No smile for her now. Lines framed his tense lips, which were horribly swollen, cracked and bruised.

He studied her, not saying a word. The rooks went off again, crying stridently as they soared over the walls. Jack jerked up the torn tails of his shirt. Shuddering, she realized he was barefoot, his lower legs dusty.

 His fingers closed around something at his waist—tucked into his trousers.

Madeline opened both hands to accept what he dropped in them. She’d not worn gloves and her palms stung from gripping the handles of the cart. Something smooth and warm pressed against her abraded skin.

She cradled a statue of a woman, one formed of ivory-white bone. She let her thumb run along the curve of the woman’s skirt. Each fold of cloth had been beautifully rendered. The woman held a basket of flowers, her face tipped upward as though she was savoring a ray of the sun—a forbidden pleasure for a lady who should be beneath her parasol.

Madeline knew she used to sit in this exact pose as she perched on the fence beside the paddock on her father’s estate and watched Jack, the head groom, deftly tame a feisty horse.

The figurine was small, so it was terribly hard to tell, but she thought the delicate face was hers.
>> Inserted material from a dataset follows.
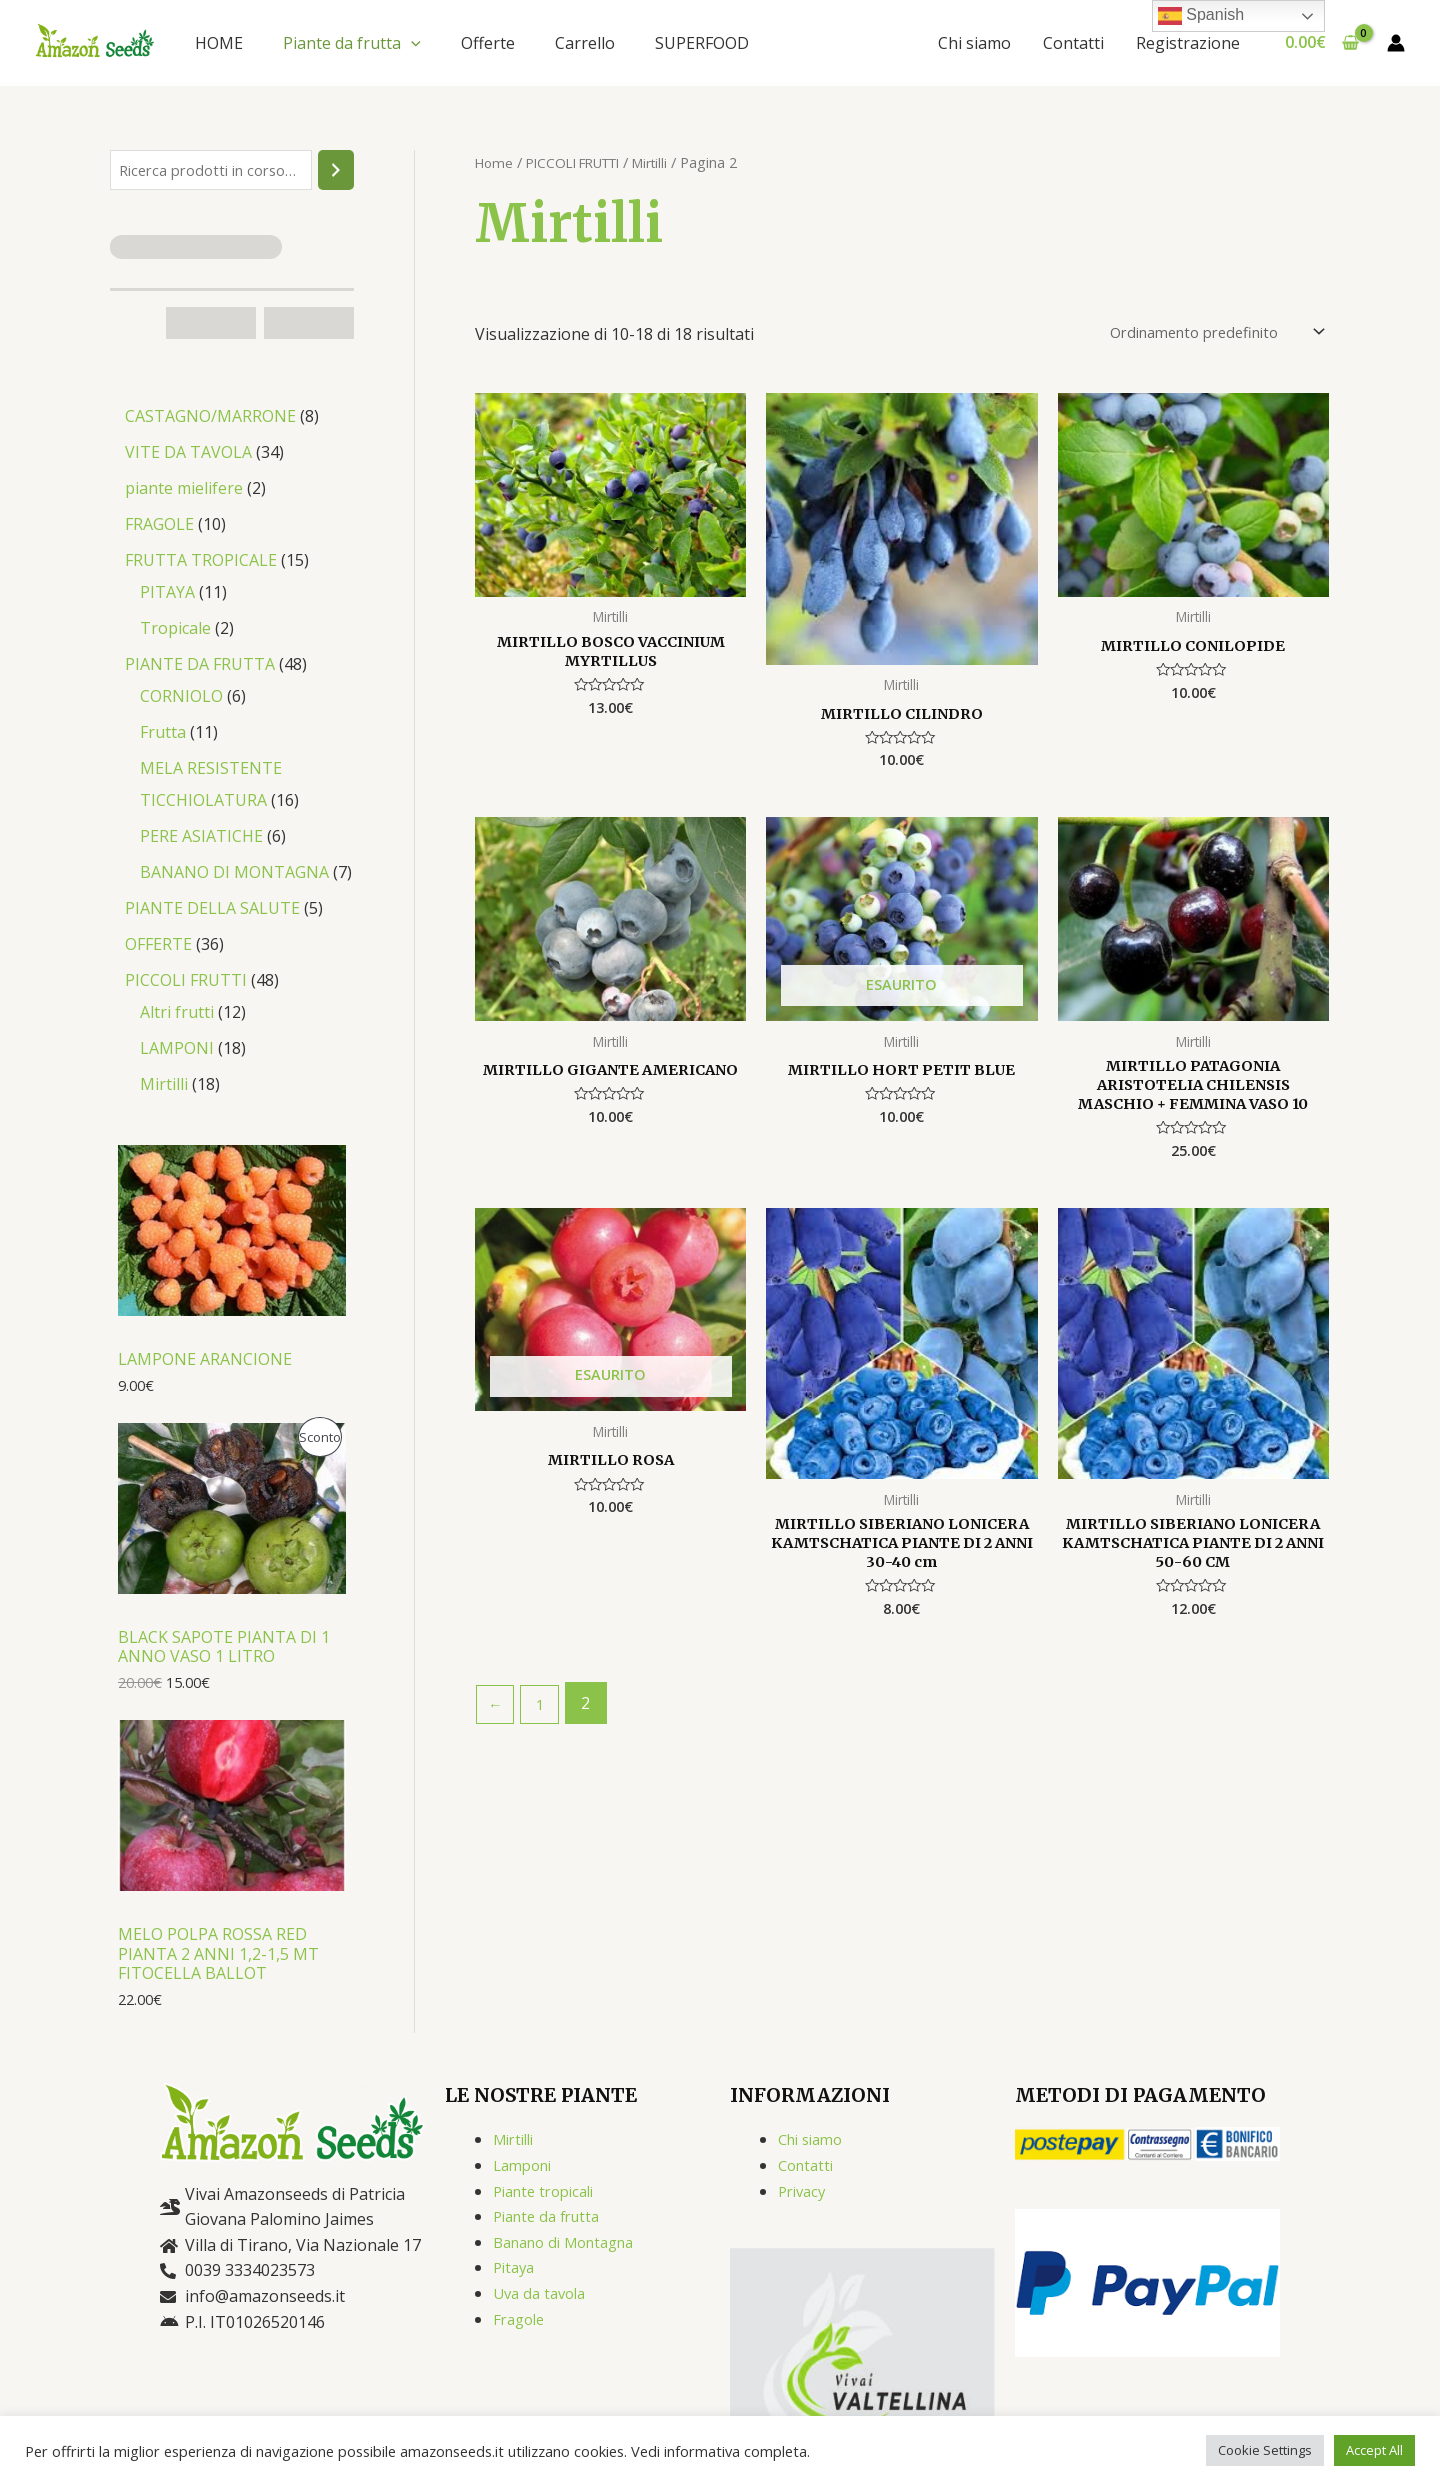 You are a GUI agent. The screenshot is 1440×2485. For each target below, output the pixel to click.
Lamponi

Jack had carved a statue of her while locked up in prison. And he kept it—her likeness—in the waistband of his trousers.

She jerked her gaze from the figurine to his unsmiling face. Why wouldn’t he
speak
to her?

Because you were the one to ensure he was found guilty. Your words, your convictions, sent him to a prison hulk and now to this forbidding, awful place. You sent him to a living hell. You learned the truth, but it was too late.

Perhaps she was fortunate he was not saying a word to her. No doubt the ones he was thinking would burn her ears off.